But I’m very conscious that the situations are very different. In engineering, there are many years of experience, and there have been lots of accidents from which we’ve learned through experience and eventually based on which the standards have been modified. And the risk of any one accident, even the very worst kind like a building collapse or a major explosion, tends to be localised. In biohazard, we can imagine one incident, perhaps one that never happened before, which could be catastrophic for humanity. So we need to be more proactive.
Now to the specific points:
Reporting:
For engineering (factories in general), there are typically two important mechanisms.
Every incident must be investigated and a detailed incident report must be filed, which would typically be written by the most qualified person (i.e. the engineer working directly on the system) and then reviewed over several steps by more senior managers, by the safety manager and eventually by a very senior manager, often the CEO. It would also be quite typical for the company to bring in external safety experts, even from a competitor (who might be best-placed to understand the risks) to ensure the analysis is complete. This report would need to provide a full analysis of what went wrong, what could have gone worse, why it went wrong, and how to ensure that the incident never reoccurs, or that similar incidents never happen again. It would not be unusual for the entire production unit to be closed while an investigation is being carried out, and for it to not be allowed to re-open until any concerns have been fully addressed to the satisfaction of the safety manager. And this is just the internal processes. There will also frequently be external reviewers of the report itself, sometimes from state-bodies. And all this is what happens when there is an incident which does not lead to any criminal procedures or negligence charges. If these are involved, the whole thing becomes much more involved.
Most companies have a “near miss” box (physical or virtual) in which any employee can report, anonymously if they choose, any case where an accident could have occurred, or a dangerous situation which could be allowed to occur. These are taken very seriously and typically the Safety manager will lead a full investigation into the risks or hazards identified. The fact that the accident didn’t actually happen is not really a mitigating factor, since this might have been just good fortune. An example of this: if an Operator notices that the reactor is overheating and could potentially overflow, and so she turns on the cooling water to avoid the risk, this would be considered a near-miss if it was not that particular Operator’s role to do this—they were lucky that she noticed it, but what would have happened if she hadn’t?
Proactive vs. Reactive:
We start already with a very clear set of safety rules, which have been developed over the years. In my last company, I was one of the people who “developed” the initial safety procedures. But we didn’t start from scratch—rather, we started from lots of excellent procedures which are available online and from government bodies, from material safety data sheets which are available for every chemical and give detailed safe-handling instructions, and so on. Even still, this process probably took about one month of my time, as Head of Engineering, and similar amounts from a couple of other employees, including the Safety Manager. And this was just for a lab and pilot-plant set-up. In a sense you could consider this to be the “reactive” part, this is the set of rules that have been built up over years of experience. The rest of what I describe below is the proactive part, in which the people best qualified to judge evaluate what could potentially go wrong:
Starting from this as a baseline, we then do a detailed hazard analysis (HAZAN, HAZOP analyses) in which we study all the risks and hazards that exist in our lab or pilot plant, whether they be equipment or chemicals or operations. So, for example, if we use liquid Nitrogen, we’d already have (in step one) a detailed set of rules for handling liquid Nitrogen, and in step 2, we’d do a detailed analysis of what could possibly go wrong—what if the container gets dropped? what if an operator makes a mistake? what if a container has a leak? What if someone who isn’t trained to work with liquid nitrogen were in the lab? etc. And we’d then need to develop procedures to ensure that none of these scenarios could lead to accidents or personal injuries.

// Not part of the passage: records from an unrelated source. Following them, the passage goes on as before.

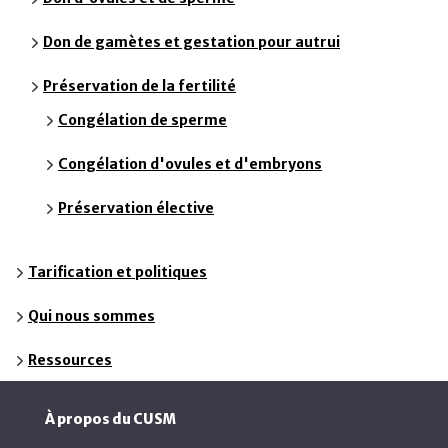
Don de gamètes et gestation pour autrui
Préservation de la fertilité
Congélation de sperme
Congélation d'ovules et d'embryons
Préservation élective
Tarification et politiques
Qui nous sommes
Ressources
À propos du CUSM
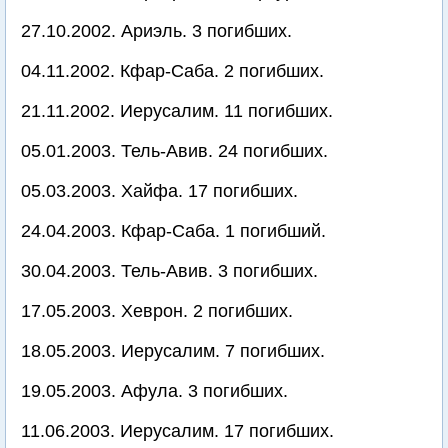
27.10.2002. Ариэль. 3 погибших.
04.11.2002. Кфар-Саба. 2 погибших.
21.11.2002. Иерусалим. 11 погибших.
05.01.2003. Тель-Авив. 24 погибших.
05.03.2003. Хайфа. 17 погибших.
24.04.2003. Кфар-Саба. 1 погибший.
30.04.2003. Тель-Авив. 3 погибших.
17.05.2003. Хеврон. 2 погибших.
18.05.2003. Иерусалим. 7 погибших.
19.05.2003. Афула. 3 погибших.
11.06.2003. Иерусалим. 17 погибших.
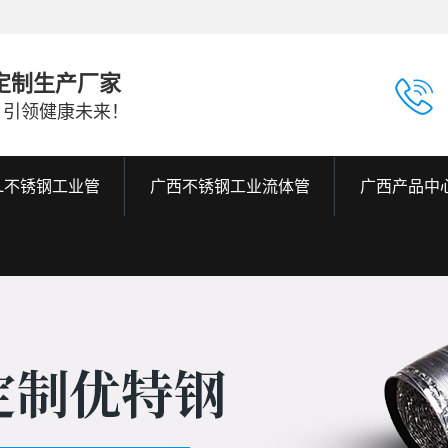
定制生产厂家
，引领健康未来！
6L不锈钢工业管
广西不锈钢工业流体管
广西产品中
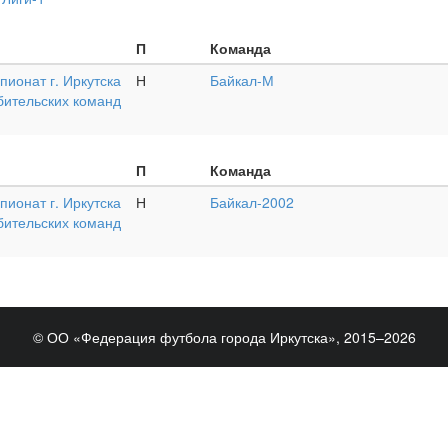
П
Команда
ионат г. Иркутска
Н
Байкал-М
бительских команд
П
Команда
ионат г. Иркутска
Н
Байкал-2002
бительских команд
© ОО «Федерация футбола города Иркутска», 2015–2026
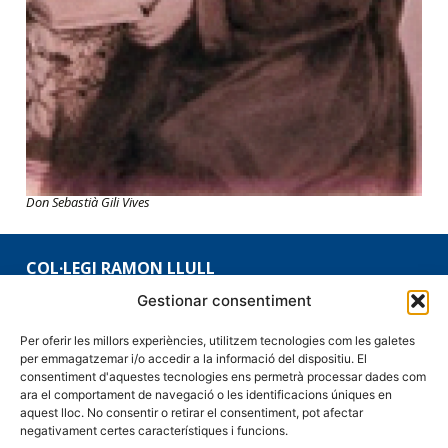
Don Sebastià Gili Vives
COL·LEGI RAMON LLULL
971 136 193
Gestionar consentiment
Vía Juan Riera, 15
Per oferir les millors experiències, utilitzem tecnologies com les galetes
07150 - Andratx
per emmagatzemar i/o accedir a la informació del dispositiu. El
consentiment d'aquestes tecnologies ens permetrà processar dades com
secretaria@ramon-llull.com
ara el comportament de navegació o les identificacions úniques en
aquest lloc. No consentir o retirar el consentiment, pot afectar
negativament certes característiques i funcions.
CONDICIONS I AVÍS LEGAL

Then, every time we want to do something new (e.g. we work with a new chemical, we want to try a new process-experiement, …) we need to do a detailed risk analysis of that and get it approved by the safety manager before we can start.
In addition to the above, for major risks (e.g. solvent-handling that could lead to explosions) we would sometimes do additional safety risks—one example would be a “bowtie analysis” (a deceptively elegant name!) in which we create a picture like a bowtie.
In the centre (the knot) is the event itself, let’s say an ignition event, but in a bio-hazard context, it could be say a researcher dropping a glass container with dangerous viruses in it.
To the left are all the steps that are taken to prevent this from occurring. For example, for an ignition/explosion risk, you need three things—an explosive atmosphere, a source of ignition (e.g. a spark) and the presence of oxygen—and typically we’d want to make sure at most one of these was present, so that we’d have two layers of security. So, on the bowtie diagram, you would start on the left and look at something that might happen (e.g. the solvent spills) and then look sequentially at what could happen, to make sure that the safety measures in place would take care of it. An especially important concern would be any occurence that could reduce the impact of more than one layer of security simultaneously—for example, if a research in a biolab takes a sample outside the safe-working-area, intentionally or by accident, this might mean that several layers of what appeared to be an impenetrable safe system are broken.
To the right are the steps to minimise the consequences. If the explosion occurs, these are the steps that will minimise the injuries, the casualties, the damage. For example, appropriate PPE, fire-doors, fire-handling procedures, minimum number of people in the lab, etc.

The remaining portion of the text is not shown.